Говорю это не к тому только, чтобы подчеркнуть плодотворность междисцип­линарного диалога. Куда более важно то, что историки начали вслушиваться в письмо, видя за ним формирование идентичности и голоса, а не просто некий набор фактов и носитель информации; литературоведы начали вчитываться в го­лос, видя в тексте историю и опыт. Мне могут возразить, что я говорю об истори­ках уровня Шейлы Фицпатрик и литературоведах уровня Ирины Паперно, ко­торые продвигали эти методологические подходы и в прежних своих работах. И все же сегодня, когда эти подходы становятся мейнстримом, появление их книг укрепляет (меж)дисциплинарный статус культурной истории сталинизма и ока­зывает огромное стимулирующее воздействие.



[1] Kotkin S. Magnetic Mountain: Stalinism as a Civilization. Ber­keley: University of California Press, 1995.

[2] Garros V., Korenevskaya N, Lahusen Th. Intimacy and Terror: Soviet Diaries of the 1930s. N.Y.: New Press, 1995.

[3] См. дискуссию на эту тему в «Russian Review» (2001. Vol. 60. № 3. P. 307—359). Блок материалов «Советская объектив­ность» содержит статьи Эрика Наймана («On Soviet Sub­jects and the Scholars Who Make Them»), Игала Халфина («Looking into Oppositionists' Souls: Inquisition Communist Style») и Йохена Хелльбека («Working, Struggling, Beco­ming: Stalin-Era Autobiographical Texts»).

[4]  Fitzpatrick Sh. The Commissariat of Enlightenment: Soviet Organization of Education and the Arts under Lunacharsky, 1917—1921. N.Y.: Oxford University Press, 1970; Eadem. Education and Social Mobility in the Soviet Union, 1921 — 1932. N.Y.: Cambridge University Press, 1979.

[5]  Cultural Revolution in Russia, 1928—1931 / Ed.

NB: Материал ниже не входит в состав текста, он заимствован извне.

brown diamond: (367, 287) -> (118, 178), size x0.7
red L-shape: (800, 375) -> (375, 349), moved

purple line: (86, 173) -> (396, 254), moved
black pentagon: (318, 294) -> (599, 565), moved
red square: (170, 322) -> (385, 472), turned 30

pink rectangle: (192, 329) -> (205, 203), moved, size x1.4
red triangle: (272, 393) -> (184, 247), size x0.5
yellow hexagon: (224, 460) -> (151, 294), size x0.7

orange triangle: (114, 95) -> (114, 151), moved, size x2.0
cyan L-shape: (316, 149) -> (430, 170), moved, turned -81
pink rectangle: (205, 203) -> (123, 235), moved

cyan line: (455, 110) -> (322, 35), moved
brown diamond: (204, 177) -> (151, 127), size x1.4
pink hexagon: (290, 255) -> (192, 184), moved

Sh. Fitzpat­rick. Bloomington: Indiana University Press, 1978; Fitzpat­rick Sh. The Cultural Front: Power and Culture in Revolutio­nary Russia. Ithaca: Cornell University Press, 1992.

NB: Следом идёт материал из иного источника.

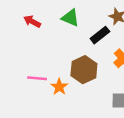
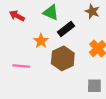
black rectangle: (100, 35) -> (66, 29), moved
orange star: (59, 87) -> (41, 41), moved

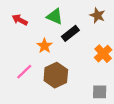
brown hexagon: (63, 58) -> (56, 75), moved
pink line: (21, 66) -> (24, 72), turned -49

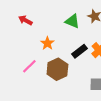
green triangle: (55, 16) -> (72, 21), moved
black rectangle: (70, 33) -> (79, 51), moved

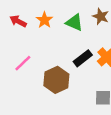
orange star: (47, 43) -> (44, 20), moved
pink line: (29, 66) -> (23, 63), moved

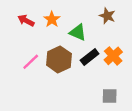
green triangle: (74, 22) -> (78, 32), moved
brown hexagon: (56, 80) -> (59, 59), moved

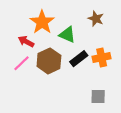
orange star: (52, 19) -> (42, 22), size x1.5
red arrow: (26, 21) -> (26, 42), moved
orange cross: (113, 56) -> (102, 58), turned 30

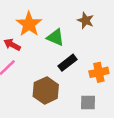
orange cross: (102, 58) -> (99, 72), moved
brown hexagon: (49, 61) -> (46, 90), moved

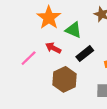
red arrow: (12, 45) -> (53, 48), moved

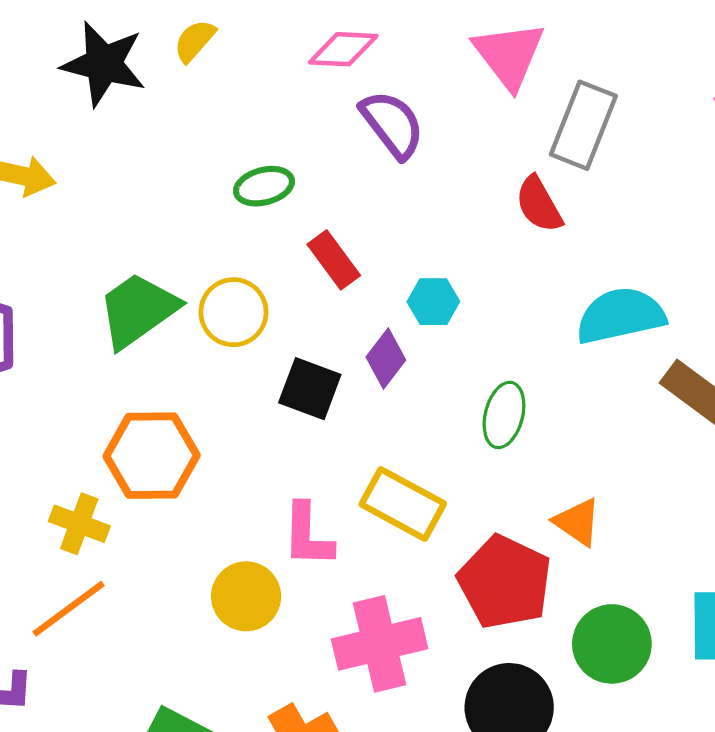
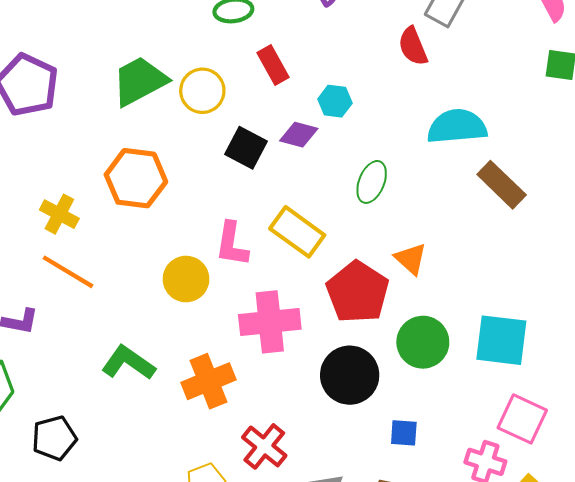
purple diamond: (386, 359) -> (299, 135), turned 60
yellow cross: (79, 524) -> (59, 214), moved
orange line: (69, 609) -> (68, 272), turned 60

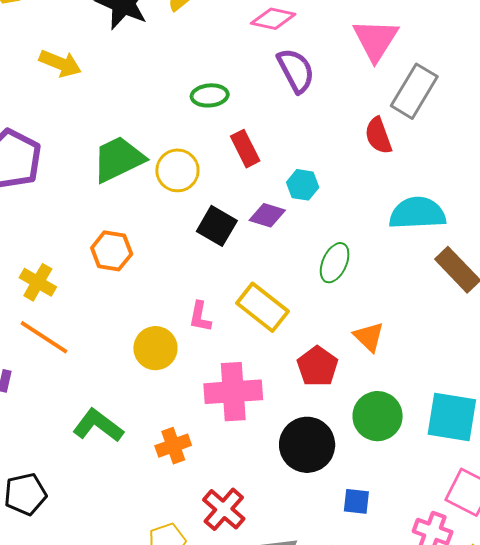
orange hexagon: (136, 178) -> (112, 251), size x0.7
pink L-shape: (232, 244) -> (200, 317), size x0.7
red pentagon: (358, 292) -> (317, 366), size x0.7
orange cross: (208, 381) -> (173, 446), size x0.7

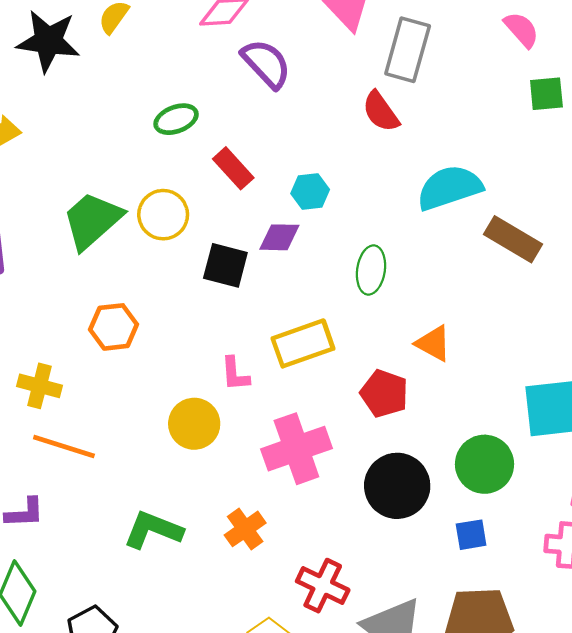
yellow rectangle: (262, 307) -> (303, 343), turned -42
green circle: (378, 416) -> (485, 464), moved

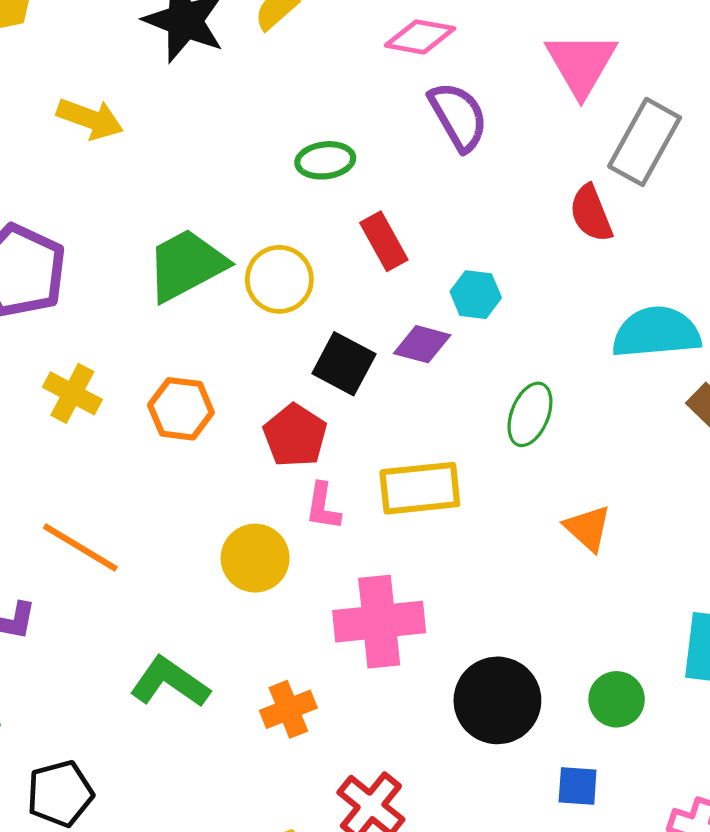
yellow cross: (40, 386) -> (72, 393), moved
red pentagon: (384, 393) -> (295, 436), moved
green circle: (485, 464) -> (617, 699), size x0.7

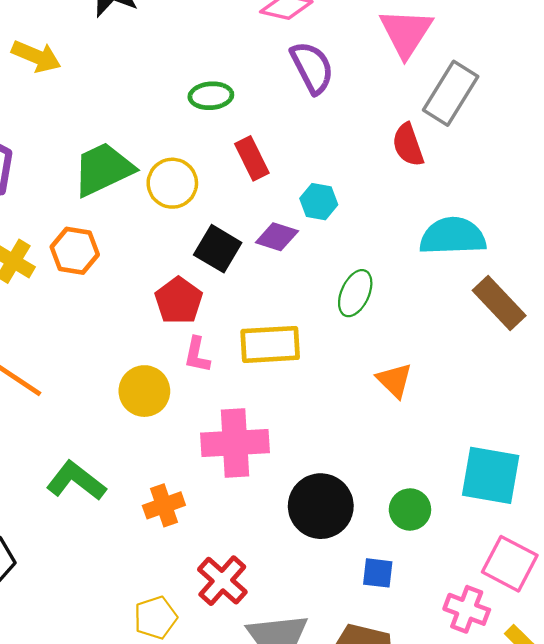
orange hexagon: (181, 409) -> (75, 251), moved

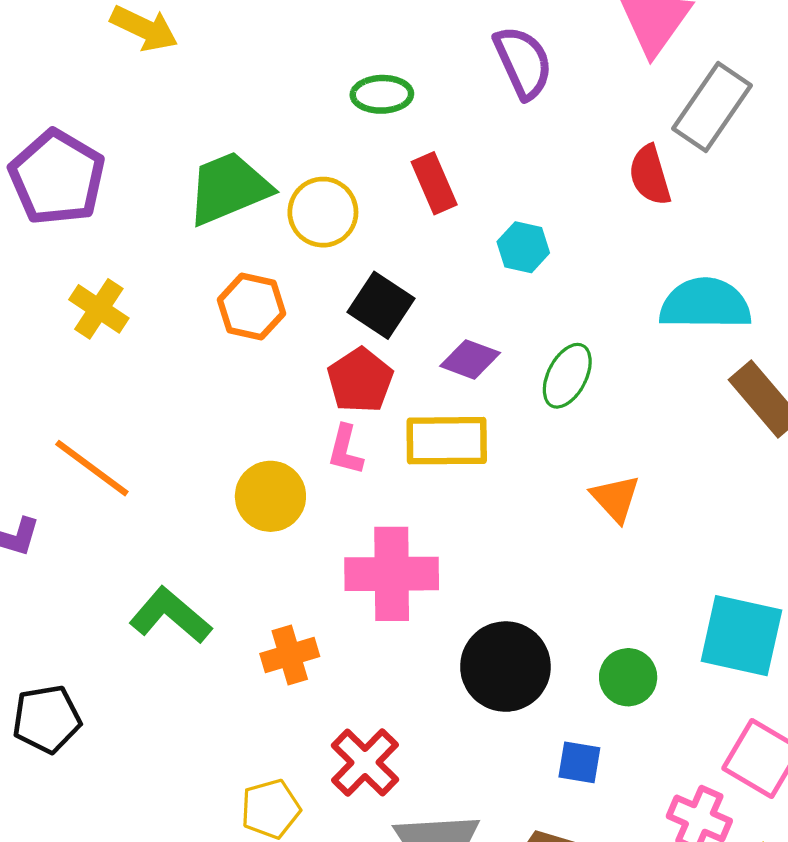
purple diamond: (277, 237) -> (470, 359), moved
orange hexagon: (75, 251) -> (251, 307), moved
red pentagon: (179, 301) -> (360, 380), moved

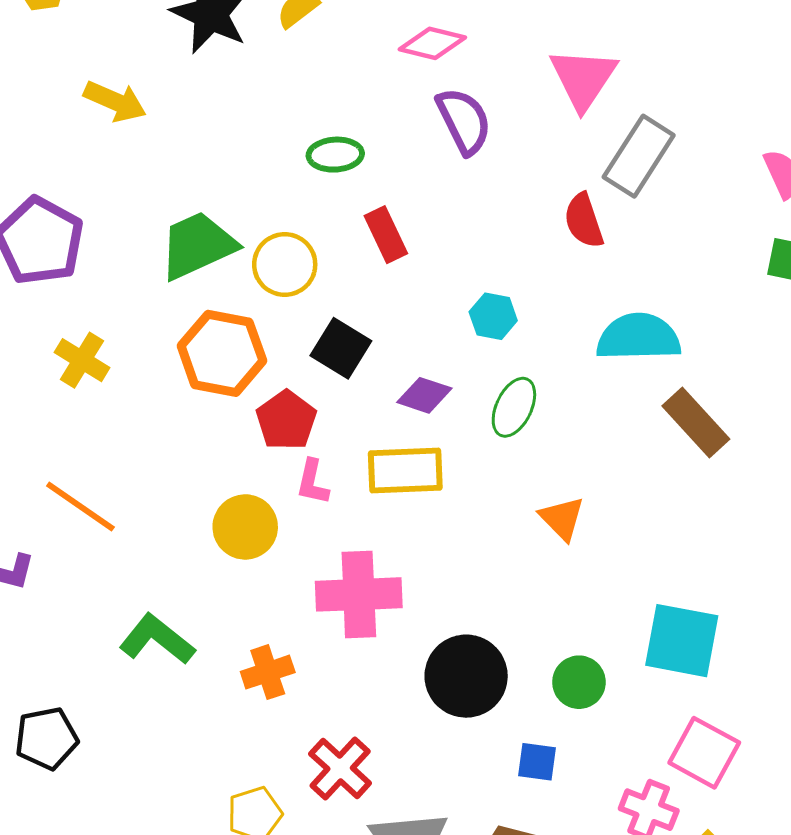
cyan hexagon: (523, 247) -> (493, 316), moved
orange hexagon: (251, 307) -> (222, 353), size x1.4
red pentagon: (360, 380) -> (286, 420), moved

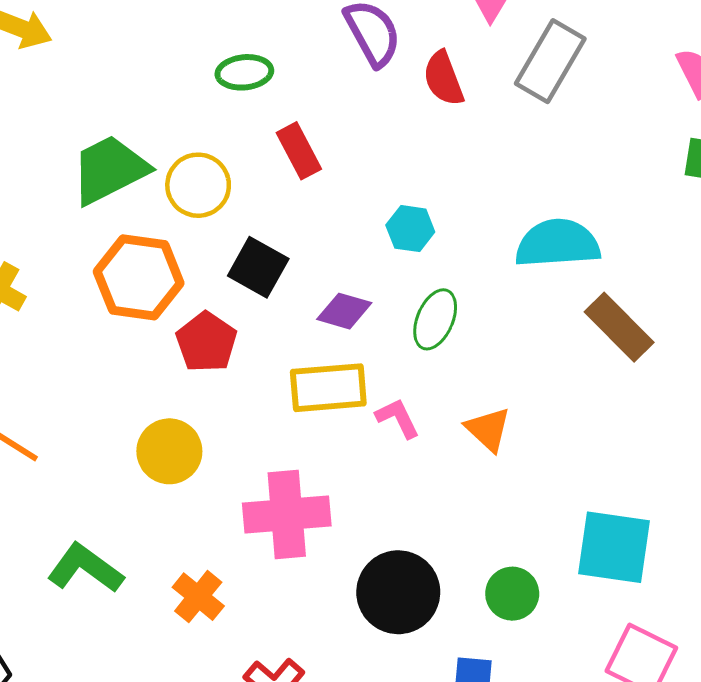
red semicircle: (584, 221) -> (444, 78), moved
pink L-shape: (312, 482) -> (398, 418), moved, turned 144
orange cross: (268, 672) -> (198, 597), turned -30

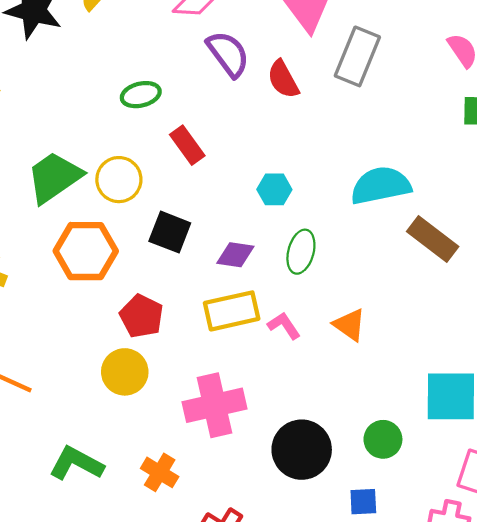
red pentagon: (206, 342) -> (141, 316), moved

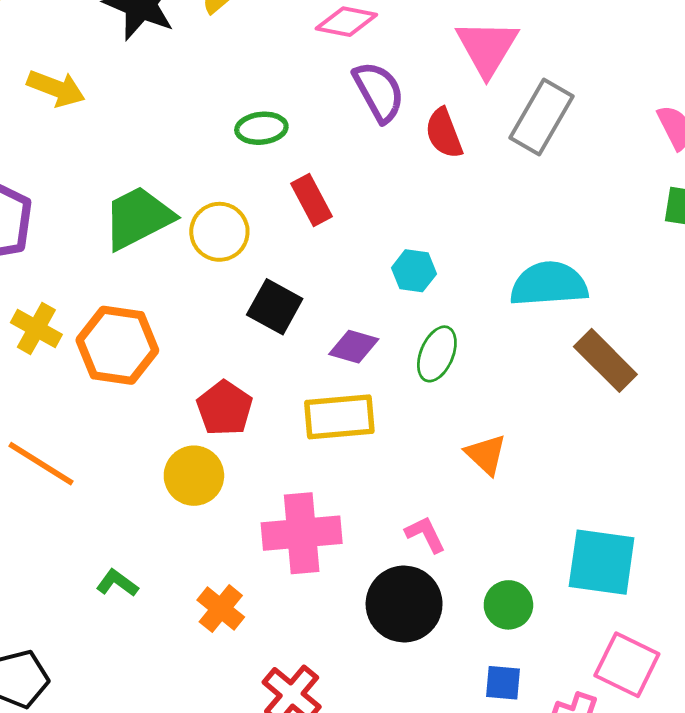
orange hexagon: (86, 251) -> (117, 345), moved
pink L-shape: (284, 326) -> (425, 534), moved
green L-shape: (76, 463) -> (117, 583), size x0.6
blue square: (363, 502) -> (503, 683), moved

[6]  См.: Фицпатрик Ш. Сталинские крестьяне: Социальная ис­тория Советской России в 30-е годы: деревня / Пер. с англ. Л.Ю. Пантиной. М.: РОССПЭН, 2001; Она же. Повседнев­ный сталинизм: Социальная история Светской России в 30-е годы: город / Пер. с англ. М.: РОССПЭН, 2001.

[7]  Фицпатрик Ш. Срывайте маски! Идентичность и самозван­ство в России ХХ века / Пер. с англ. Л.Ю. Пантиной. М.: РОССПЭН, 2011. 373 с. 2000 экз. (История сталинизма).

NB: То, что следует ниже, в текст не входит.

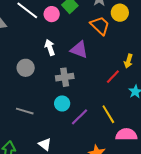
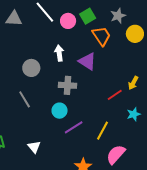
orange trapezoid: (100, 26) -> (101, 36), moved
gray line: (25, 111) -> (25, 99), moved, turned 30
yellow line: (108, 114) -> (102, 131), turned 48
pink semicircle: (126, 135) -> (116, 154), turned -60

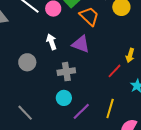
gray line: (25, 99) -> (25, 113), moved

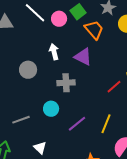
cyan circle: (64, 98) -> (51, 109), moved
gray line: (25, 113) -> (21, 120), turned -72

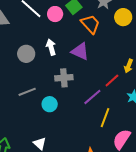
gray circle: (28, 70) -> (26, 54), moved
gray line: (21, 120) -> (27, 92), moved
purple line: (77, 124) -> (92, 97), moved

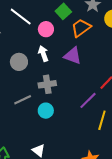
pink circle: (55, 14) -> (46, 29), moved
orange trapezoid: (90, 24) -> (81, 28), turned -80
gray cross: (64, 78) -> (47, 84), moved

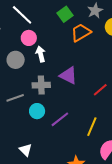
pink circle: (46, 29) -> (29, 38), moved
purple triangle: (73, 56) -> (68, 75), moved
purple line: (88, 100) -> (60, 119), moved

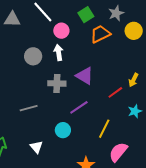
pink circle: (29, 38) -> (61, 31), moved
gray line: (15, 98) -> (29, 108), moved
cyan circle: (37, 111) -> (63, 130), moved
purple line: (60, 119) -> (79, 107), moved

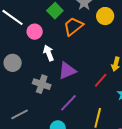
white arrow: (59, 52) -> (49, 53), moved
purple triangle: (85, 76) -> (67, 71), turned -42
gray cross: (57, 83) -> (42, 84), turned 30

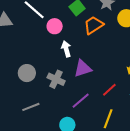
gray circle: (13, 63) -> (27, 73), moved
red line: (101, 80) -> (109, 90), moved

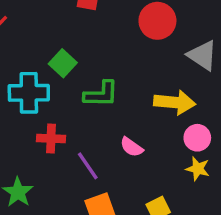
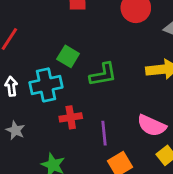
pink semicircle: (132, 147) -> (152, 126), moved, size x1.5
purple line: (88, 166) -> (104, 133), turned 40

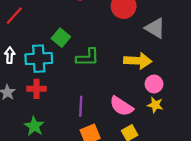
red cross: (71, 117) -> (36, 89), moved

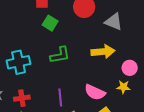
green square: (61, 38) -> (50, 23), moved
pink circle: (154, 84) -> (130, 68), moved
red cross: (36, 89) -> (22, 98), moved

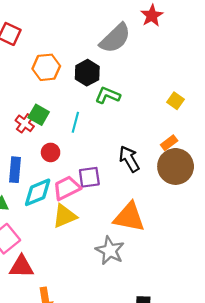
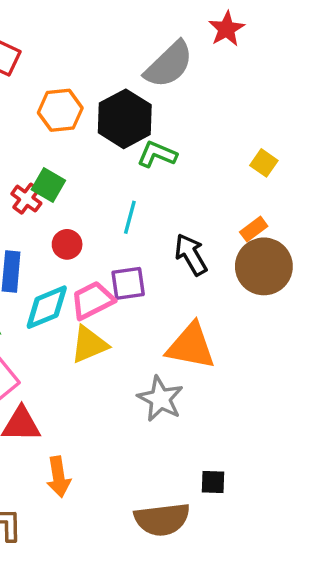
black hexagon: (87, 73) -> (125, 119), size x1.4
cyan line: (75, 122) -> (130, 217), moved

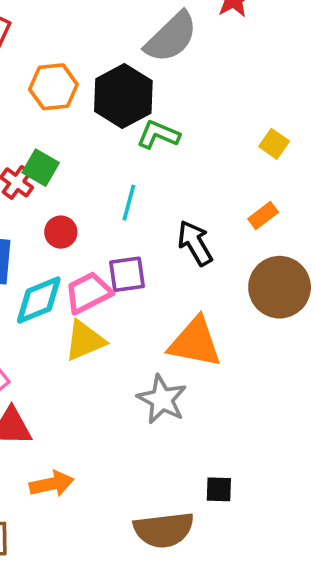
brown circle: (264, 266) -> (280, 287), moved
orange arrow: (59, 477) -> (52, 484), turned -93

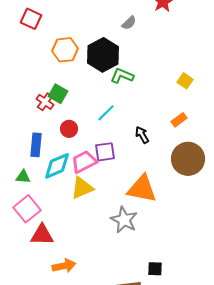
gray semicircle: (171, 37) -> (129, 23), size x0.5
cyan line: (129, 203) -> (106, 113), turned 30
black arrow: (195, 243) -> (142, 135), size x0.7

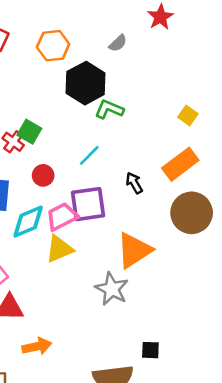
orange hexagon: (65, 50) -> (53, 46), moved
orange rectangle: (179, 120) -> (180, 164), size x1.8
purple square: (105, 152) -> (88, 204), size x1.4
orange triangle: (142, 189) -> (134, 250), turned -44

[8] Нерар Ф.-К. Пять процентов правды: Разоблачение и доно­сительство в сталинском СССР (1928—1941) / Пер. с фр. Е.И. Балаховской. М.: РОССПЭН, 2011. 397 с. 1500 экз. (История сталинизма).

[9] Paperno I. Stories of the Soviet Experience: Memoirs, Diaries, Dreams. Ithaca; L.: Cornell University Press, 2009. 285 р.